1. Introduction: Launching the Subject
1.1. Writing about Mediatheory: the Mediatext
Time is a resource and we're running out of time. It is necessary
to travel, it is not necessary and becoming increasingly difficult
to live. - William Burroughs +02.08.97
To write about media raises the question, from where scripture
takes the presumptuousness to speak for other media. To write
about cyberspace, cyberia and virtual reality from the vast point
of view of mediatheory, cyborgology and cybersociology can only
work as ambulante Wissenschaft, (intinerant/nomadic science),which floats around in the time-space-continuum
of media and takes some sample-drillings in different spaces,
times and theories. This mediatext cannot produce any kind of
true statement in an absolute sense while truth was already long
itme ago by Jean-Francois Lyotard degraded to something processual:
'truth as the seemingly unforced force of the better argument
in a domination-free discourse.' It cannot even be stated, that
the discourse about media, cyberspace and virtual reality is domination-free.
The body of this text cannot be viewed as something true or real.

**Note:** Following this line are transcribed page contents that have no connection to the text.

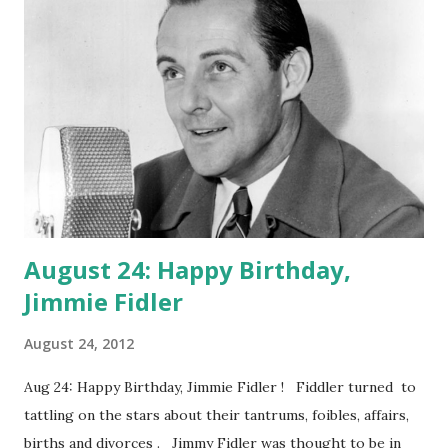
Radio Show)
August 24: Happy Birthday,
Jimmie Fidler
August 24, 2012
Aug 24: Happy Birthday, Jimmie Fidler ! Fiddler turned to
tattling on the stars about their tantrums, foibles, affairs,
births and divorces . Jimmy Fidler was thought to be in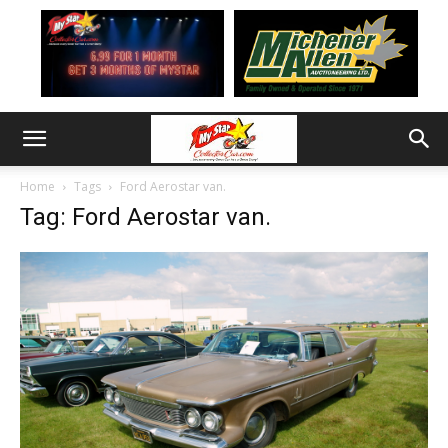
Home
Tags
Ford Aerostar van.
Tag: Ford Aerostar van.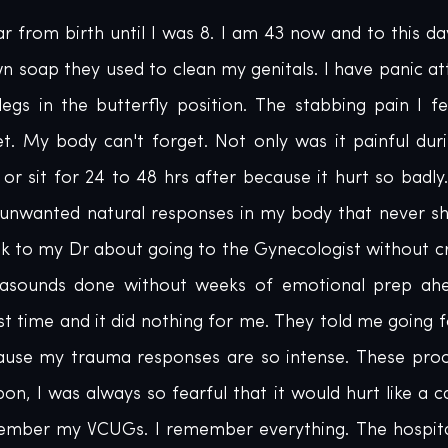
 from birth until I was 8. I am 43 now and to this da
wn soap they used to clean my genitals. I have panic at
egs in the butterfly position. The stabbing pain I fe
et. My body can't forget. Not only was it painful duri
or sit for 24 to 48 hrs after because it hurt so badly. 
unwanted natural responses in my body that never s
alk to my Dr about going to the Gynecologist without cr
trasounds done without weeks of emotional prep ahea
st time and it did nothing for me. They told me going f
use my trauma responses are so intense. These proc
n, I was always so fearful that it would hurt like a ca
ember my VCUGs. I remember everything. The hospital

It is just one more processed collection of words, pressed into
hypertextual linearity, not seeking to resolve problems, contradictions
or paradoxa, but only seeking to raise and increase them, not
seeking to make conclusions because this would mean the end of
the text.
This theory about theory is not so much writing as processing
thoughts and ideas with the help of a language machine, Heidegger's
imagination that has come to presence. It is Computer Aided Theory
(CAT) from the era of the wordprocessor (Wordperfect for Macintosh)

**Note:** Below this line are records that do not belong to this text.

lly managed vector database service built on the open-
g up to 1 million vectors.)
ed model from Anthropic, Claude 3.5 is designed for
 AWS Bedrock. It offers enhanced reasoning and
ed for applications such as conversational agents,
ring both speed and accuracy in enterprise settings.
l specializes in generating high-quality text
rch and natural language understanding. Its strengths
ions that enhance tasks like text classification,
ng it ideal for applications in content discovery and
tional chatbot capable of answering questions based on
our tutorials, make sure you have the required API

transformed into hypertext by HTML-editing tools. But still, why
text, why writing at all? Why not follow the proclamation of Prof.

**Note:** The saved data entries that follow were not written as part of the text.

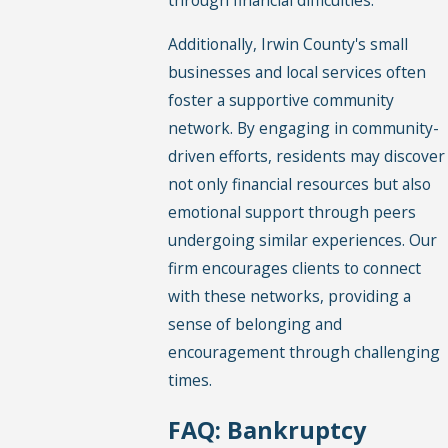
through financial difficulties.
Additionally, Irwin County's small
businesses and local services often
foster a supportive community
network. By engaging in community-
driven efforts, residents may discover
not only financial resources but also
emotional support through peers
undergoing similar experiences. Our
firm encourages clients to connect
with these networks, providing a
sense of belonging and
encouragement through challenging
times.
FAQ: Bankruptcy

Friedrich Kittler from Humboldt University in Berlin: 'There is
no software': Instead of producing text university should be already
at the stage of producing software. There are two possible answers.
"Language seems to be the meta-medium, that contains all coming
and disappearing media. In western text-culture a phenomenon is
only viewed as comprehended, when it can be seen as something
like an enclosed entity. Theory has supposedly the gift to push
ahead and decode a problem, whereas video and audio misses that
gift."(Bilwet 1993: 13 -transl: S.J.) The second answer is writing
text in a hypermedium, like this webpage here.
To write about media must settle in the network of media, because
text is a medium itself. It cannot describe any kind of reality
or idea outside the text, it can only speculate with chance and
risk, dream and nightmare. "The mediatext does not continue to
knit rhizomatically on schizoid movements and is not occupied
with increasing differences either. It concentrates on the fuzziest
contours to show them as sharp as possible. Its enthusiastic will
to text applies arbitrary methodology on all the terms and information
that blow by." (ibid.: 15 -transl. S.J.)